The discovery comes two years after NASA cancelled its Space Interferometry Mission (SIM) Lite, whose mandate was to hunt for Earth-sized planets occupying the habitable zones of distant stars. Had SIM Lite been realised, it was expected to identify far-off planets with an accuracy of a millionth of an arc-second and an expectation that it may have been capable of pinpointing Neptune-sized worlds around up to 2,000 stars and smaller, Earth-like worlds around 60 stars. This would have enabled it to detect planets smaller than three Earth-masses around Alpha Centauri. However, NASA’s Kepler spacecraft, launched in March 2009, has contributed enormously to the science of exoplanet detection, a fact highlighted by former astronaut John Grunsfeld, the Associate Administrator of the agency’s Science Mission Directorate.
“[Kepler] was specifically designed to survey a specific region of our Milky Way galaxy to detect Earth-size and smaller planets in or near the habitable zone — that region around a star where it is theoretically possible for a planet to maintain liquid water on its surface — and determine the fraction of the hundreds of billions of stars in our galaxy that might have such planets,” he said. “Kepler works very differently from HARPS. Rather than detecting the wobble in the host star, Kepler detects the slight dimming of a star when a planet passes in front of it.” Grunsfeld added that the Hubble and Spitzer Space Telescopes also pursue this research, as will the forthcoming James Webb Space Telescope. “NASA is also studying two medium-class exoplanet missions in our Explorer program,” he continued, “and in the spring of 2013 will select one of them to enter development for flight later in the decade.”

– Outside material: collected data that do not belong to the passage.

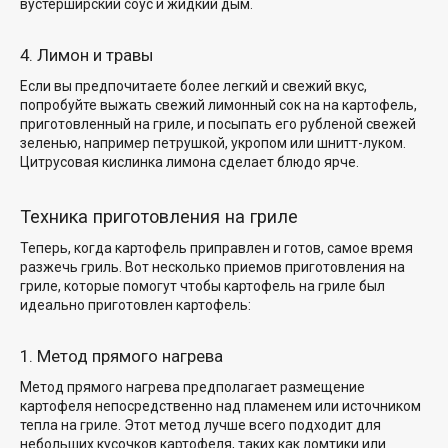
вустерширский соус и жидкий дым.
4. Лимон и травы
Если вы предпочитаете более легкий и свежий вкус,
попробуйте выжать
свежий лимонный сок на
на картофель,
приготовленный на гриле, и посыпать его
рубленой свежей
зеленью, например
петрушкой, укропом или шнитт-луком.
Цитрусовая кислинка лимона сделает блюдо ярче.
Техника приготовления на гриле
Теперь, когда картофель приправлен и готов, самое время
разжечь гриль. Вот
несколько приемов приготовления на
гриле, которые помогут
чтобы картофель на гриле был
идеально приготовлен
картофель:
1. Метод прямого нагрева
Метод прямого нагрева предполагает размещение
картофеля непосредственно над пламенем или источником
тепла на гриле. Этот метод лучше всего подходит для
небольших кусочков картофеля, таких как ломтики или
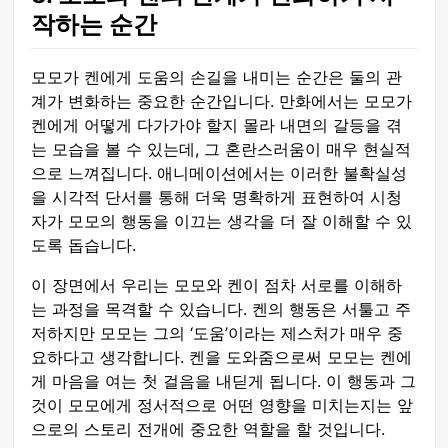
작하는 순간
모모가 켄에게 도움의 손길을 내미는 순간은 둘의 관
계가 변화하는 중요한 순간입니다. 만화에서는 모모가
켄에게 어떻게 다가가야 할지 몰라 내면의 갈등을 겪
는 모습을 볼 수 있는데, 그 혼란스러움이 매우 현실적
으로 느껴집니다. 애니메이션에서는 이러한 불확실성
을 시각적 단서를 통해 더욱 명확하게 표현하여 시청
자가 모모의 행동을 이끄는 생각을 더 잘 이해할 수 있
도록 돕습니다.
이 장면에서 우리는 모모와 켄이 점차 서로를 이해하
는 과정을 목격할 수 있습니다. 켄의 행동은 서툴고 주
저하지만 모모는 그의 ‘도움’이라는 제스처가 매우 중
요하다고 생각합니다. 켄을 도와줌으로써 모모는 켄에
게 마음을 여는 첫 걸음을 내딛게 됩니다. 이 행동과 그
것이 모모에게 정서적으로 어떤 영향을 미치는지는 앞
으로의 스토리 전개에 중요한 역할을 할 것입니다.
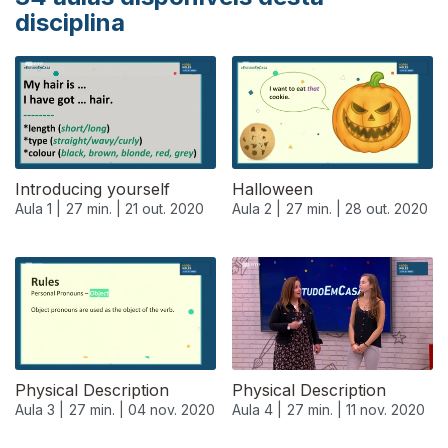
disciplina
Introducing yourself
Halloween
Aula 1 |
27 min. |
21 out. 2020
Aula 2 |
27 min. |
28 out. 2020
Physical Description
Physical Description
Aula 3 |
27 min. |
04 nov. 2020
Aula 4 |
27 min. |
11 nov. 2020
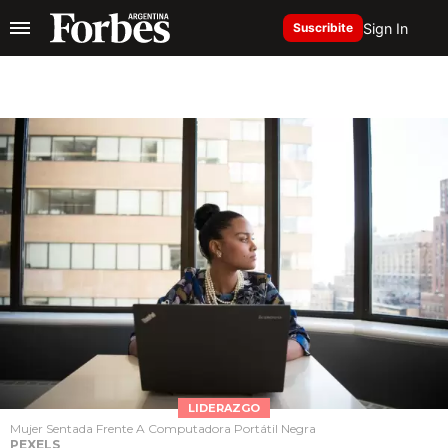
Sign In
Suscribite
LIDERAZGO
Mujer Sentada Frente A Computadora Portátil Negra
PEXELS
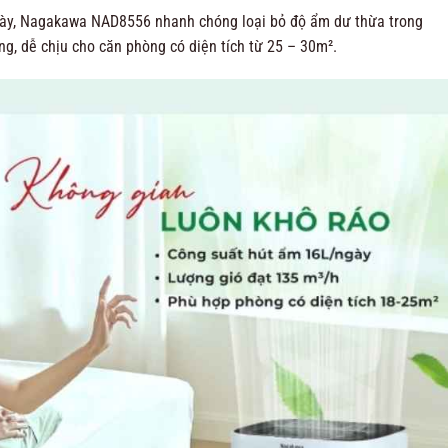
ngày, Nagakawa NAD8556 nhanh chóng loại bỏ độ ẩm dư thừa trong
ng, dễ chịu cho căn phòng có diện tích từ 25 – 30m².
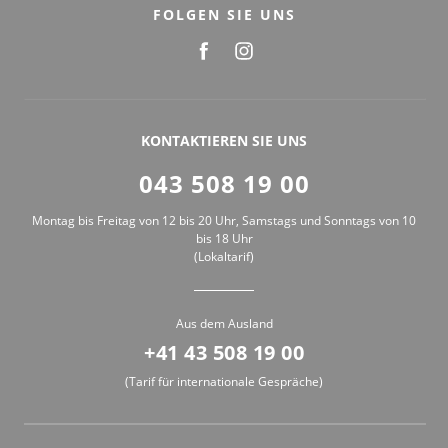
FOLGEN SIE UNS
KONTAKTIEREN SIE UNS
043 508 19 00
Montag bis Freitag von 12 bis 20 Uhr, Samstags und Sonntags von 10
bis 18 Uhr
(Lokaltarif)
Aus dem Ausland
+41 43 508 19 00
(Tarif für internationale Gespräche)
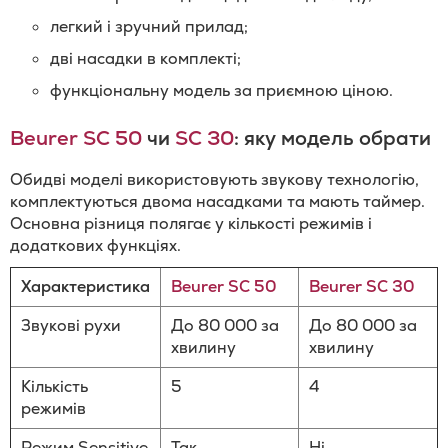
легкий і зручний прилад;
дві насадки в комплекті;
функціональну модель за приємною ціною.
Beurer SC 50
чи
SC 30
: яку модель обрати
Обидві моделі використовують звукову технологію,
комплектуються двома насадками та мають таймер.
Основна різниця полягає у кількості режимів і
додаткових функціях.
Характеристика
Beurer SC 50
Beurer SC 30
Звукові рухи
До 80 000 за
До 80 000 за
хвилину
хвилину
Кількість
5
4
режимів
Режим Sensitive
Так
Ні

The discovery is a triumph for ground-based observatories and is already causing astronomers to refocus their attention on other nearby star systems. “The result represents a major step towards the detection of a twin Earth in the immediate vicinity of the Sun,” exulted Dumusque. Yet the new planet, Alpha Centauri Bb, is not expected to yield evidence of life. Its predicted surface temperature of around 1,200 degrees Celsius is more than three times hotter than that of Venus and above the melting temperatures of many silicate magmas. Still, the similarities between the Alpha Centauri system to our Solar System are too many for it to be overlooked. Alpha Centauri B is about 90 percent the mass of our Sun and some 14 percent smaller in radius; additionally both it and Alpha Centauri A are estimated to be only 250 million years older than the Sun. Further, their respective ‘metallicities’ – their proportions of elements other than hydrogen and helium – are believed to be similar. The system thus remains a tantalising location for further observation.
“We live in exciting times,” Dumusque concluded.